SEGUE, NA ÍNTEGRA, PRONUNCIAMENTO DO SR. SENADOR ANTÔNIO CARLOS VALADARES

            O SR. ANTÔNIO CARLOS VALADARES (Bloco Socialismo e Democracia/PSB - SE. Sem apanhamento taquigráfico.) - Sr. Presidente, Srªs Senadoras e Srs. Senadores, subo hoje à tribuna para enaltecer o voto proferido, na última quinta-feira, pelo Ministro Marco Aurélio de Mello, do STF, por ocasião do julgamento de medidas cautelares pleiteadas no âmbito da Arguição de Descumprimento de Preceito Fundamental (ADPF) n° 347, proposta pelo Partido Socialismo e Liberdade (PSOL), sobre o sistema penitenciário brasileiro. Trata-se de uma decisão equilibrada, bem fundamentada e lúcida, além de muito bem escrita, no melhor estilo do Ministro Marco Aurélio.

            No voto, Sua Excelência, que é o relator do processo, reconhece o "estado de coisas inconstitucional" dos presídios brasileiros, o que legitima o juiz constitucional a impor aos Poderes Públicos a tomada de ações urgentes e necessárias ao afastamento das violações massivas de direitos fundamentais que vêm ocorrendo. Além disso, o Ministro concede algumas medidas cautelares.

            Entre as medidas cautelares concedidas, consideradas "intervenções judiciais legítimas", estão: (i) a justificação expressa, pelo Judiciário, da prisão provisória, quando há alternativas menos rígidas à disposição do juiz; (ii) a realização de audiências de custódia, viabilizando o comparecimento do preso perante a autoridade judiciária no prazo máximo de 24 horas; (iii) a priorização de penas alternativas à prisão, pelos juízes; (iv) a liberação, pela União, de verbas contingenciadas do Fundo Penitenciário Nacional, o FUNPEN.

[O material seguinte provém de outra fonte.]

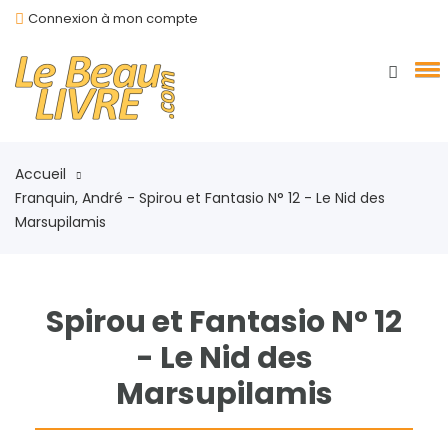
Connexion à mon compte
Accueil
Franquin, André - Spirou et Fantasio N° 12 - Le Nid des
Marsupilamis
Spirou et Fantasio N° 12
- Le Nid des
Marsupilamis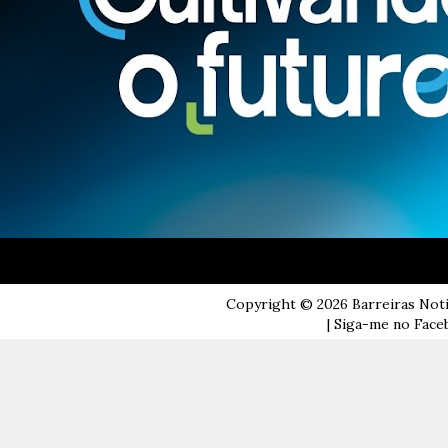
Copyright ©
2026
Barreiras Not
| Siga-me no Faceb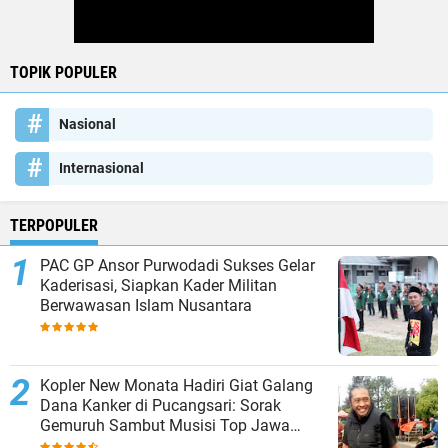
TOPIK POPULER
Nasional
Internasional
TERPOPULER
PAC GP Ansor Purwodadi Sukses Gelar
Kaderisasi, Siapkan Kader Militan
Berwawasan Islam Nusantara
Kopler New Monata Hadiri Giat Galang
Dana Kanker di Pucangsari: Sorak
Gemuruh Sambut Musisi Top Jawa
Timur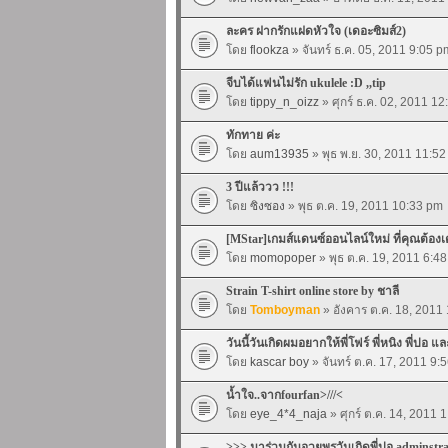
ละคร ฝากรักแฝดหัวใจ (เดอะซิมส์2)
โดย
flookza
» จันทร์ ธ.ค. 05, 2011 9:05 p
จีบได้แฟนไม่รัก ukulele :D ,,tip
โดย
tippy_n_oizz
» ศุกร์ ธ.ค. 02, 2011 1
ทักทาย ค่ะ
โดย
aum13935
» พุธ พ.ย. 30, 2011 11:5
3 ปีแล้ววว !!!
โดย
ซิงซอง
» พุธ ต.ค. 19, 2011 10:33 pm
[MStar]เกมส์แดนซ์ออนไลน์ใหม่ ที่คุณต้อง
โดย
momopoper
» พุธ ต.ค. 19, 2011 6:4
Strain T-shirt online store by ชาลี
โดย
Tomboyman
» อังคาร ต.ค. 18, 2011
วันนี้วันเกิดผมอยากให้พี่โฟร์ พี่หนิง พี่ปอ แ
โดย
kascar boy
» จันทร์ ต.ค. 17, 2011 9:
น้ำใจ..จากfourfan>///<
โดย
eye_4*4_naja
» ศุกร์ ต.ค. 14, 2011 
>>> มาร่วมกันอวยพรวันเกิดพี่ปอ adminstr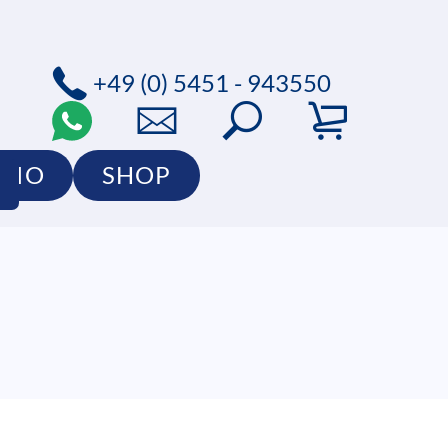
+49 (0) 5451 - 943550
LIO
SHOP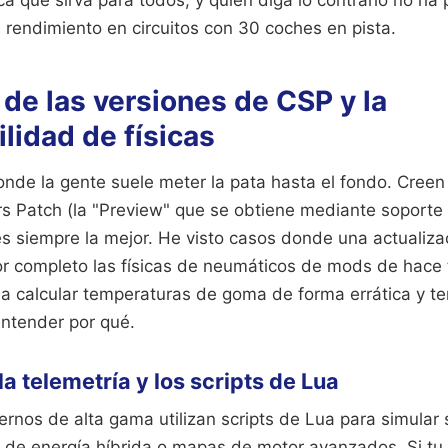
 rendimiento en circuitos con 30 coches en pista.
 de las versiones de CSP y la
lidad de físicas
onde la gente suele meter la pata hasta el fondo. Creen
rs Patch (la "Preview" que se obtiene mediante soporte
 siempre la mejor. He visto casos donde una actualiza
r completo las físicas de neumáticos de mods de hace t
a calcular temperaturas de goma de forma errática y 
entender por qué.
 la telemetría y los scripts de Lua
os de alta gama utilizan scripts de Lua para simular
 de energía híbrida o mapas de motor avanzados. Si tu 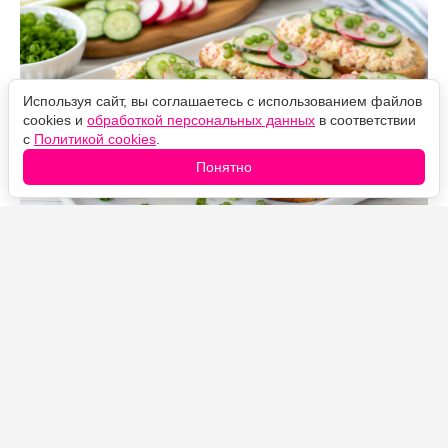
Используя сайт, вы соглашаетесь с использованием файлов
cookies и
обработкой персональных данных
в соответствии
с
Политикой cookies
.
Понятно
Источник фото: Legion-Media
Когда летом совсем не хочется долго стоять у плиты,
такие бутерброды выручают.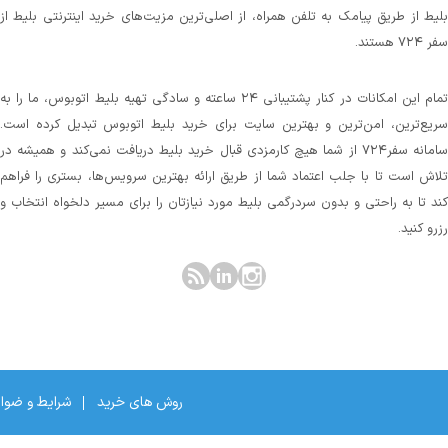
بلیط از طریق پیامک به تلفن همراه، از اصلی‌ترین مزیت‌های خرید اینترنتی بلیط از
سفر ۷۲۴ هستند.
تمام این امکانات در کنار پشتیبانی‌ ۲۴ ساعته و سادگی تهیه بلیط اتوبوس، ما را به
سریع‌ترین، امن‌ترین و بهترین سایت برای خرید بلیط اتوبوس تبدیل کرده است.
سامانه سفر۷۲۴ از شما هیچ کارمزدی قبال خرید بلیط دریافت نمی‌کند و همیشه در
تلاش است تا با جلب اعتماد شما از طریق ارائه بهترین سرویس‌ها، بستری را فراهم
کند تا به راحتی و بدون سردرگمی بلیط مورد نیازتان را برای مسیر دلخواه انتخاب و
رزرو کنید.
روش های خرید
شرایط و ضوا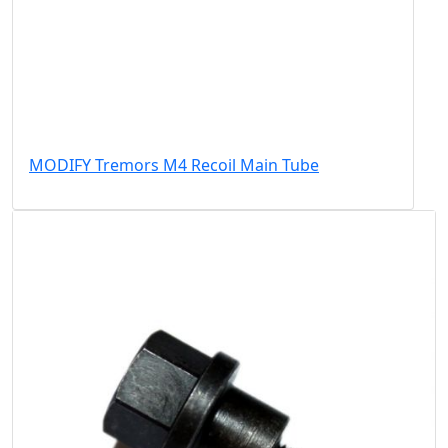
MODIFY Tremors M4 Recoil Main Tube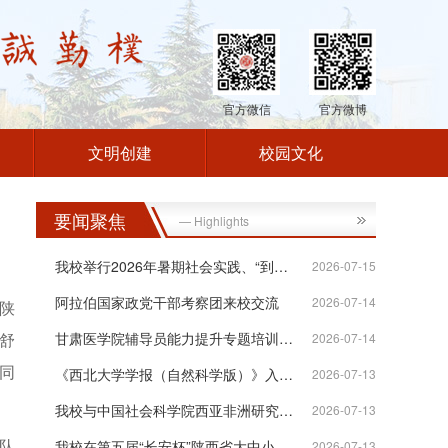
官方微信
官方微博
文明创建
校园文化
要闻聚焦
— Highlights
我校举行2026年暑期社会实践、“到延安...
2026-07-15
阿拉伯国家政党干部考察团来校交流
2026-07-14
陕
舒
甘肃医学院辅导员能力提升专题培训班在...
2026-07-14
同
《西北大学学报（自然科学版）》入选“...
2026-07-13
我校与中国社会科学院西亚非洲研究所签...
2026-07-13
队
我校在第五届“长安杯”陕西省大中小学...
2026-07-13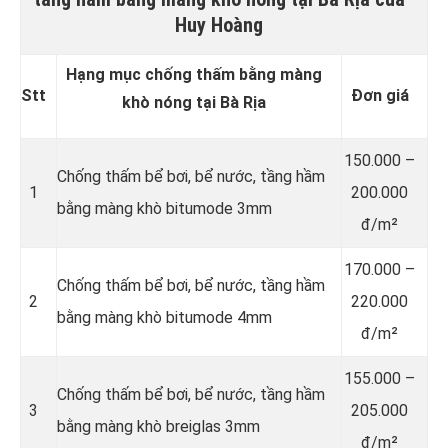
Huy Hoàng
Hạng mục chống thấm bằng màng
Stt
Đơn giá
khò nóng tại Bà Rịa
150.000 –
Chống thấm bể bơi, bể nước, tầng hầm
1
200.000
bằng màng khò bitumode 3mm
đ/m²
170.000 –
Chống thấm bể bơi, bể nước, tầng hầm
2
220.000
bằng màng khò bitumode 4mm
đ/m²
155.000 –
Chống thấm bể bơi, bể nước, tầng hầm
3
205.000
bằng màng khò breiglas 3mm
đ/m²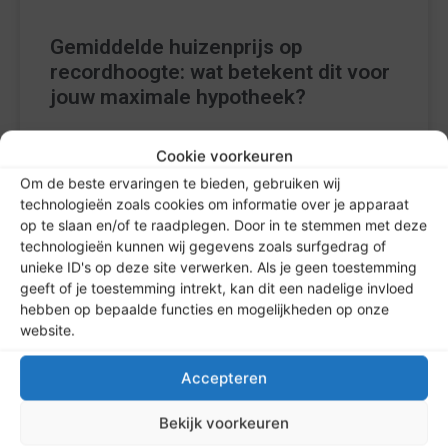
Gemiddelde huizenprijs op
recordhoogte: wat betekent dit voor
jouw maximale hypotheek?
Wat betekent de gemiddelde huizenprijs van €487.383
Cookie voorkeuren
voor jouw maximale hypotheek in 2026? Bekijk
Om de beste ervaringen te bieden, gebruiken wij
bankprognoses, NHG-grens en rekenvoorbeelden.
technologieën zoals cookies om informatie over je apparaat
op te slaan en/of te raadplegen. Door in te stemmen met deze
LEES VERDER »
technologieën kunnen wij gegevens zoals surfgedrag of
unieke ID's op deze site verwerken. Als je geen toestemming
geeft of je toestemming intrekt, kan dit een nadelige invloed
14 juli 2026
Geen reacties
hebben op bepaalde functies en mogelijkheden op onze
website.
Accepteren
ALGEMEEN NIEUWS
Bekijk voorkeuren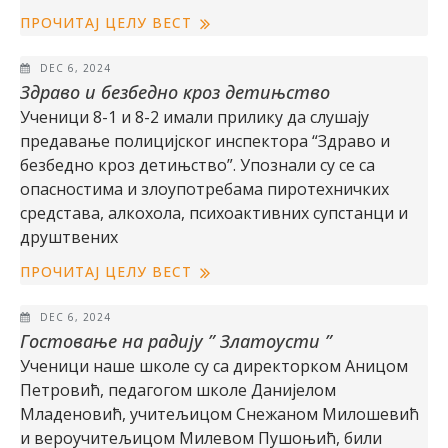
ПРОЧИТАЈ ЦЕЛУ ВЕСТ
DEC 6, 2024
Здраво и безбедно кроз детињство
Ученици 8-1 и 8-2 имали прилику да слушају
предавање полицијског инспектора “Здраво и
безбедно кроз детињство”. Упознали су се са
опасностима и злоупотребама пиротехничких
средстава, алкохола, психоактивних супстанци и
друштвених
ПРОЧИТАЈ ЦЕЛУ ВЕСТ
DEC 6, 2024
Гостовање на радију ” Златоусти ”
Ученици наше школе су са директорком Аницом
Петровић, педагогом школе Данијелом
Младеновић, учитељицом Снежаном Милошевић
и вероучитељицом Милевом Пушоњић, били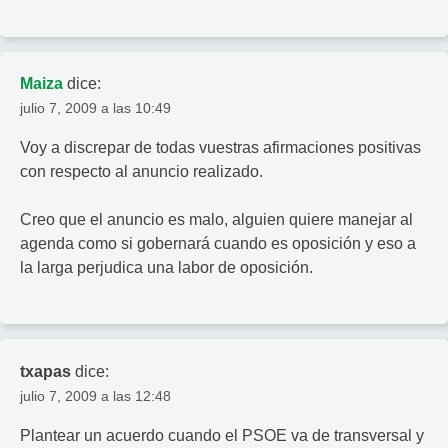
Maiza
dice:
julio 7, 2009 a las 10:49
Voy a discrepar de todas vuestras afirmaciones positivas
con respecto al anuncio realizado.
Creo que el anuncio es malo, alguien quiere manejar al
agenda como si gobernará cuando es oposición y eso a
la larga perjudica una labor de oposición.
txapas
dice:
julio 7, 2009 a las 12:48
Plantear un acuerdo cuando el PSOE va de transversal y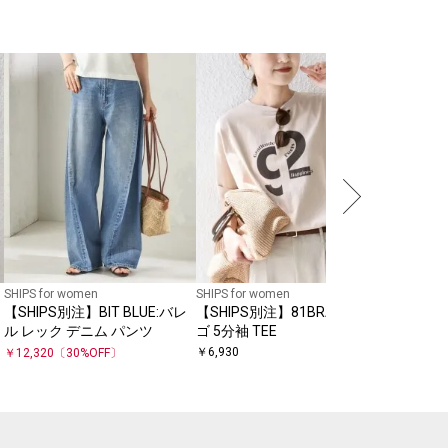
NEW
SHIPS for
【一部SHI
カーフ 10
￥
7,920
SHIPS for women
SHIPS for women
【SHIPS別注】BIT BLUE:バレ
【SHIPS別注】81BRANCA:ロ
パ
ル レック デニム パンツ
ゴ 5分袖 TEE
￥
6,930
￥
12,320
〔
30
%OFF〕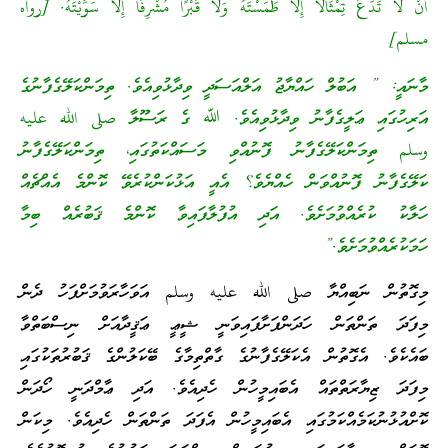
أَنْ لاَ تَدَعَ تِمْثَالاً إِلاَّ طَمَسْتَهُ وَلاَ قَبْرًا مُشْرِفًا إِلاَّ سَوَّيْتَهُ. [رواه
مسلم]
މާނައީ: ” އަބުލް ހައްޔާޖު އަލްއަސަދީ ވިދާޅުވިއެވެ. ތިމަންކަލޭގެފާނުގެ
އަރިހުގައި ޢަލީގެފާނު ވިދާޅުވިއެވެ. ﷲ ގެ ރަސޫލާ صلى الله عليه
وسلم ތިމަންކަލޭގެފާނު ފޮނުއްވި މަސައްކަތުގައި، ތިމަންކަލޭގެފާނު
ކަލޭގެފާނު ފޮނުއްވަން ހެއްޔެވެ؟ އެއީ އަޅުކަންކުރެވޭ ކޮންމެ އެއްޗެއް
ހަލާކު ކުރެއްވުމަށެވެ. އަދި އުފުލާފައިވާ ކޮންމެ ޤަބުރެއް ބިމާ
ހަމަކުރެއްވުމަށެވެ.”
މިގޮތުން ނަބިއްޔާ صلى الله عليه وسلم އަވަހާރަވުމަށްފަހު ދެން
މިފަދަ ތަންތަން ހަދަންފަށާފައިވަނީ ޝީޢީ ޢަޤީދާއަށް ނިސްބަތްވާ
ބައެކެވެ. އެގޮތުން އެކަލޭގެފާނުގެ ގާތްތިމާގެ ބޭކަލުންގެ ޤަބުރުތަކުގައި
މިފަދަ ޒިޔާރަތްތައް އެބައިމީހުން ހެދިއެވެ. އަދި ޢާމްދަނީ ހޯދަން
ކޮށްއުޅުނުކަމެއްކަމުގައި އެބައިމީހުން އެފަދަ ތަންތަން ހެދިއެވެ. މިކަން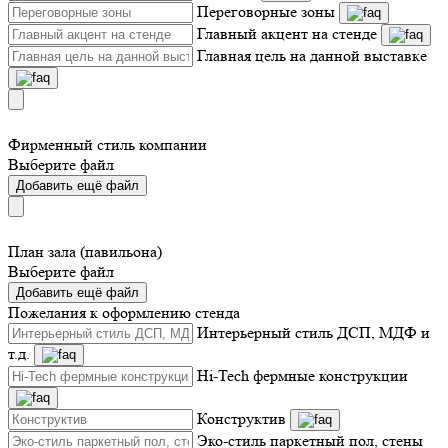
Переговорные зоны
Главный акцент на стенде
Главная цель на данной выставке
Фирменный стиль компании
Выберите файл
Добавить ещё файл
План зала (павильона)
Выберите файл
Добавить ещё файл
Пожелания к оформлению стенда
Интерьерный стиль ДСП, МДФ и
т.д.
Hi-Tech фермные конструкции
Конструктив
Эко-стиль паркетный пол, стены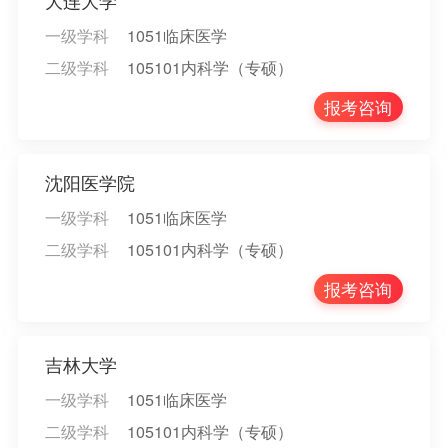
大连大学
一级学科
1051临床医学
二级学科
105101内科学（专硕）
报考咨询
沈阳医学院
一级学科
1051临床医学
二级学科
105101内科学（专硕）
报考咨询
吉林大学
一级学科
1051临床医学
二级学科
105101内科学（专硕）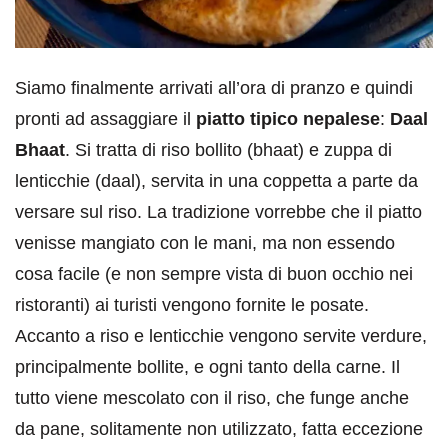
Siamo finalmente arrivati all’ora di pranzo e quindi
pronti ad assaggiare il
piatto tipico nepalese
:
Daal
Bhaat
. Si tratta di riso bollito (bhaat) e zuppa di
lenticchie (daal), servita in una coppetta a parte da
versare sul riso. La tradizione vorrebbe che il piatto
venisse mangiato con le mani, ma non essendo
cosa facile (e non sempre vista di buon occhio nei
ristoranti) ai turisti vengono fornite le posate.
Accanto a riso e lenticchie vengono servite verdure,
principalmente bollite, e ogni tanto della carne. Il
tutto viene mescolato con il riso, che funge anche
da pane, solitamente non utilizzato, fatta eccezione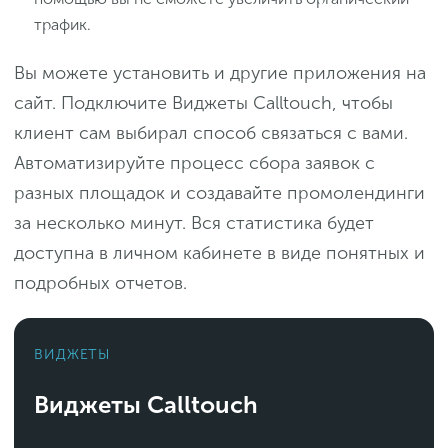
трафик.
Вы можете установить и другие приложения на
сайт. Подключите Виджеты Calltouch, чтобы
клиент сам выбирал способ связаться с вами.
Автоматизируйте процесс сбора заявок с
разных площадок и создавайте промолендинги
за несколько минут. Вся статистика будет
доступна в личном кабинете в виде понятных и
подробных отчетов.
ВИДЖЕТЫ
Виджеты Calltouch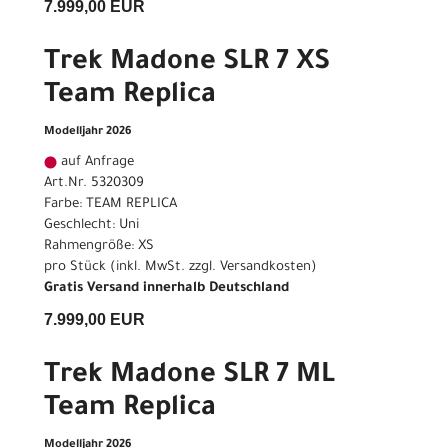
7.999,00 EUR
Trek Madone SLR 7 XS
Team Replica
Modelljahr 2026
auf Anfrage
Art.Nr. 5320309
Farbe: TEAM REPLICA
Geschlecht: Uni
Rahmengröße: XS
pro Stück (inkl. MwSt. zzgl.
Versandkosten
)
Gratis Versand innerhalb Deutschland
7.999,00 EUR
Trek Madone SLR 7 ML
Team Replica
Modelljahr 2026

            Srªs Senadoras, Srs. Senadores, sem dúvida, a ADPF 347 e o voto do Ministro Relator são extremamente oportunos. Visam a restaurar padrões mínimos de dignidade a um sistema que foi comparado recentemente, pelo próprio Ministro da Justiça, às masmorras medievais.

            Os problemas, em sua maioria, são sobejamente conhecidos.

            Os presídios brasileiros estão superlotados. São 376 mil vagas para uma população carcerária de 711 mil presos, a terceira maior do mundo, segundo os dados mais recentes do Ministério da Justiça. É comum que os presos vivam espremidos, amontoados feito lixo, ou que tenham que se revezar para dormir.

            Os presídios brasileiros são insalubres. As celas são imundas, escuras, fétidas. Nelas, há ratos, baratas, vazamentos de esgoto. Em muitos casos, os presos comem comida de péssima qualidade, ou mesmo estragada. Nesse contexto, sem água para banho e sem material básico de higiene, os presos contraem doenças de pele, respiratórias, intestinais.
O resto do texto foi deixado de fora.